Unlocking value through property sales. In Sep-25, Hang Lung Properties launched Wuxi Center Residences for sale. As of Dec-25, 53 units were sold, generating proceeds of RMB443m with average selling price >RMB40,000 psm. A small profit is expected to be recognized in FY26. The project comprises 573 apartments with a total GFA of c.100,000 sm. In Hong Kong, Hang Lung Properties sold one house (9,186sf) at 23-39 Blue Pool Road in Happy Valley for HKD447m or HKD48,682psf in Jan-26, following the sale of a semi-detached house for HKD230m or HKD49,853psf in Dec-25. Profit is expected to be recognized in FY26.

 

Steady financials. In Dec-25, total borrowings amounted to HKD53.6bn, down 7% from Dec-24’s HKD54.8bn.
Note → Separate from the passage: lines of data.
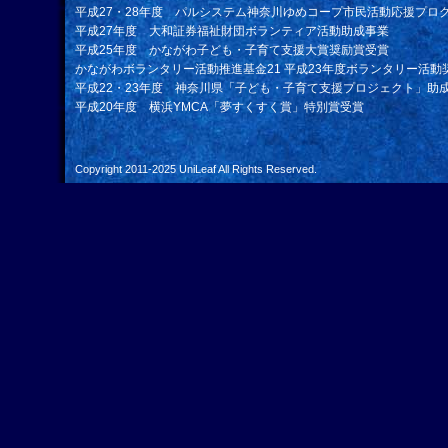
平成27・28年度 パルシステム神奈川ゆめコープ市民活動応援プロ
平成27年度 大和証券福祉財団ボランティア活動助成事業
平成25年度 かながわ子ども・子育て支援大賞奨励賞受賞
かながわボランタリー活動推進基金21 平成23年度ボランタリー活動
平成22・23年度 神奈川県「子ども・子育て支援プロジェクト」助
平成20年度 横浜YMCA「夢すくすく賞」特別賞受賞
Copyright 2011-2025
UniLeaf
All Rights Reserved.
About 47% of total debts (Jun-25: 43%) are denominated in RMB which acts as natural hedge to its investments in China. Interest costs for 42% of total borrowings are on fixed rate basis. (Jun-25: 43%). Despite ongoing capex requirement, net debt was stable at HKD47.3bn (Jun-25: HKD47.9bn) primarily aided by cash savings from the scrip dividend. This represented 35% of its shareholders’ funds (Jun-25: 36%). With capital expenditure to taper off starting from FY26 and proceeds from property sales, the company’s gearing should gradually improve.

 

Maintain BUY with TP of HKD11.00. Despite the recent rally, the stock, trading at 67% discount to our current assessed NAV (c.1SD below its 10-year average of 57%), remains attractively valued. Improving tenant sales outlook should continue to support its near-term turnover rents, with positive rental reversions pointing to higher rental earnings ahead. In the longer term, opening of Westlake 66 and its V.3 strategy should further enhance its rental earnings stream, thereby justifying a higher stock valuation. We maintain BUY with TP of HKD11.00, premised on a target discount of 63% to our Dec-26 NAV estimate.